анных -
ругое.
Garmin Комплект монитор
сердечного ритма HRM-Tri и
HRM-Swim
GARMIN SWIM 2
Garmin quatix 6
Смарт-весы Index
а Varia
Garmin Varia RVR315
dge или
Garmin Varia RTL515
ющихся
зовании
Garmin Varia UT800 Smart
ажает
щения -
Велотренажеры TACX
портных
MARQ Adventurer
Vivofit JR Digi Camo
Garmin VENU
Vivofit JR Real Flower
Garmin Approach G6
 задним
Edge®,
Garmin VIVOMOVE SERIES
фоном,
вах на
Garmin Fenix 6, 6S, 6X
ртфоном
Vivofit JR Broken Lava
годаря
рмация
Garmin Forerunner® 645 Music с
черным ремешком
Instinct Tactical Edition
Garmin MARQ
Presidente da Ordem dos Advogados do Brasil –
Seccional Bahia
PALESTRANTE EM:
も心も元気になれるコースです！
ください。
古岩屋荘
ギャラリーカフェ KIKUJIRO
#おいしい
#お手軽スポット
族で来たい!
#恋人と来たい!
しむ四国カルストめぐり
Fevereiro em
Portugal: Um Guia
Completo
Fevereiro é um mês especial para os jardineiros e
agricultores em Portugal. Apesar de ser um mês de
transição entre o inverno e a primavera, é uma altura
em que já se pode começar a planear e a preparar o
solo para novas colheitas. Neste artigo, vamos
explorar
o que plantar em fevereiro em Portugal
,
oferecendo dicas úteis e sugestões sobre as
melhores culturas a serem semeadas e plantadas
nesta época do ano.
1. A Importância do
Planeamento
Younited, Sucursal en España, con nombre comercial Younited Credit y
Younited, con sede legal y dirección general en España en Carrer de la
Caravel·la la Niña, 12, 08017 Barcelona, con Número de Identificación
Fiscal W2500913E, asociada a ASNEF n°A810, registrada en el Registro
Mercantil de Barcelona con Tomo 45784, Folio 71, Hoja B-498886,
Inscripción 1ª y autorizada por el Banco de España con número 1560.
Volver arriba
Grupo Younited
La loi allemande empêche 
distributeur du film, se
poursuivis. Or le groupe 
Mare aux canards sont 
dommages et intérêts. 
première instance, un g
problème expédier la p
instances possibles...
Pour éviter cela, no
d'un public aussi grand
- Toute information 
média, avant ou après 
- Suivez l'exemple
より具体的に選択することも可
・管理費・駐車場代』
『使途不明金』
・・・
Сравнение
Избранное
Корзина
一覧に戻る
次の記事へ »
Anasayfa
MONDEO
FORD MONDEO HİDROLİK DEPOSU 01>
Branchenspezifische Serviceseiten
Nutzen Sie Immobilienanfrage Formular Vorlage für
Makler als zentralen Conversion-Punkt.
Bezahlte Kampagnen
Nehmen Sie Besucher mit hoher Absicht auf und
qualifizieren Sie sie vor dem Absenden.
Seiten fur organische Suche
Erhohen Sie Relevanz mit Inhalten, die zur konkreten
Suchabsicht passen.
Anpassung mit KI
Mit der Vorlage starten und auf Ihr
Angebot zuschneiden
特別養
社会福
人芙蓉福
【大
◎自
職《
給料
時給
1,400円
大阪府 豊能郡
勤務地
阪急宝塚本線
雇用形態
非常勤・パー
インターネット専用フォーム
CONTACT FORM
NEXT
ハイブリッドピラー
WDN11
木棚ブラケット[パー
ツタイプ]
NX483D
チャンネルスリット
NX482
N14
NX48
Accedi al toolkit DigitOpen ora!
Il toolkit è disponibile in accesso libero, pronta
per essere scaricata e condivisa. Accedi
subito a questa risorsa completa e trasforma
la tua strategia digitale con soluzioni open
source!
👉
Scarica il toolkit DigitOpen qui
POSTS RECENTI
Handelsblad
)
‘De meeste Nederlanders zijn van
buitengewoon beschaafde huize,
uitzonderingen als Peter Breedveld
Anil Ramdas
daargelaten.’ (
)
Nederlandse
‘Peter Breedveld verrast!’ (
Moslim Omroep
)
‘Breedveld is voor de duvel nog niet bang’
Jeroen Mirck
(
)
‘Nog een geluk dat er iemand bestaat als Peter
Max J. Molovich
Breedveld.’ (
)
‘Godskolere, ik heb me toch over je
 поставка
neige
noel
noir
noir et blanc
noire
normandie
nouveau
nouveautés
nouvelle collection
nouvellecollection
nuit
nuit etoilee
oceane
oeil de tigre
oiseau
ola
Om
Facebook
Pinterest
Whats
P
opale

=== What is needed ===
Your answer must be an exact transcription of all the data above.

=== Exercise result ===
анных -
ругое.
Garmin Комплект монитор
сердечного ритма HRM-Tri и
HRM-Swim
GARMIN SWIM 2
Garmin quatix 6
Смарт-весы Index
а Varia
Garmin Varia RVR315
dge или
Garmin Varia RTL515
ющихся
зовании
Garmin Varia UT800 Smart
ажает
щения -
Велотренажеры TACX
портных
MARQ Adventurer
Vivofit JR Digi Camo
Garmin VENU
Vivofit JR Real Flower
Garmin Approach G6
 задним
Edge®,
Garmin VIVOMOVE SERIES
фоном,
вах на
Garmin Fenix 6, 6S, 6X
ртфоном
Vivofit JR Broken Lava
годаря
рмация
Garmin Forerunner® 645 Music с
черным ремешком
Instinct Tactical Edition
Garmin MARQ
Presidente da Ordem dos Advogados do Brasil –
Seccional Bahia
PALESTRANTE EM:
も心も元気になれるコースです！
ください。
古岩屋荘
ギャラリーカフェ KIKUJIRO
#おいしい
#お手軽スポット
族で来たい!
#恋人と来たい!
しむ四国カルストめぐり
Fevereiro em
Portugal: Um Guia
Completo
Fevereiro é um mês especial para os jardineiros e
agricultores em Portugal. Apesar de ser um mês de
transição entre o inverno e a primavera, é uma altura
em que já se pode começar a planear e a preparar o
solo para novas colheitas. Neste artigo, vamos
explorar
o que plantar em fevereiro em Portugal
,
oferecendo dicas úteis e sugestões sobre as
melhores culturas a serem semeadas e plantadas
nesta época do ano.
1. A Importância do
Planeamento
Younited, Sucursal en España, con nombre comercial Younited Credit y
Younited, con sede legal y dirección general en España en Carrer de la
Caravel·la la Niña, 12, 08017 Barcelona, con Número de Identificación
Fiscal W2500913E, asociada a ASNEF n°A810, registrada en el Registro
Mercantil de Barcelona con Tomo 45784, Folio 71, Hoja B-498886,
Inscripción 1ª y autorizada por el Banco de España con número 1560.
Volver arriba
Grupo Younited
La loi allemande empêche 
distributeur du film, se
poursuivis. Or le groupe 
Mare aux canards sont 
dommages et intérêts. 
première instance, un g
problème expédier la p
instances possibles...
Pour éviter cela, no
d'un public aussi grand
- Toute information 
média, avant ou après 
- Suivez l'exemple
より具体的に選択することも可
・管理費・駐車場代』
『使途不明金』
・・・
Сравнение
Избранное
Корзина
一覧に戻る
次の記事へ »
Anasayfa
MONDEO
FORD MONDEO HİDROLİK DEPOSU 01>
Branchenspezifische Serviceseiten
Nutzen Sie Immobilienanfrage Formular Vorlage für
Makler als zentralen Conversion-Punkt.
Bezahlte Kampagnen
Nehmen Sie Besucher mit hoher Absicht auf und
qualifizieren Sie sie vor dem Absenden.
Seiten fur organische Suche
Erhohen Sie Relevanz mit Inhalten, die zur konkreten
Suchabsicht passen.
Anpassung mit KI
Mit der Vorlage starten und auf Ihr
Angebot zuschneiden
特別養
社会福
人芙蓉福
【大
◎自
職《
給料
時給
1,400円
大阪府 豊能郡
勤務地
阪急宝塚本線
雇用形態
非常勤・パー
インターネット専用フォーム
CONTACT FORM
NEXT
ハイブリッドピラー
WDN11
木棚ブラケット[パー
ツタイプ]
NX483D
チャンネルスリット
NX482
N14
NX48
Accedi al toolkit DigitOpen ora!
Il toolkit è disponibile in accesso libero, pronta
per essere scaricata e condivisa. Accedi
subito a questa risorsa completa e trasforma
la tua strategia digitale con soluzioni open
source!
👉
Scarica il toolkit DigitOpen qui
POSTS RECENTI
Handelsblad
)
‘De meeste Nederlanders zijn van
buitengewoon beschaafde huize,
uitzonderingen als Peter Breedveld
Anil Ramdas
daargelaten.’ (
)
Nederlandse
‘Peter Breedveld verrast!’ (
Moslim Omroep
)
‘Breedveld is voor de duvel nog niet bang’
Jeroen Mirck
(
)
‘Nog een geluk dat er iemand bestaat als Peter
Max J. Molovich
Breedveld.’ (
)
‘Godskolere, ik heb me toch over je
 поставка
neige
noel
noir
noir et blanc
noire
normandie
nouveau
nouveautés
nouvelle collection
nouvellecollection
nuit
nuit etoilee
oceane
oeil de tigre
oiseau
ola
Om
Facebook
Pinterest
Whats
P
opale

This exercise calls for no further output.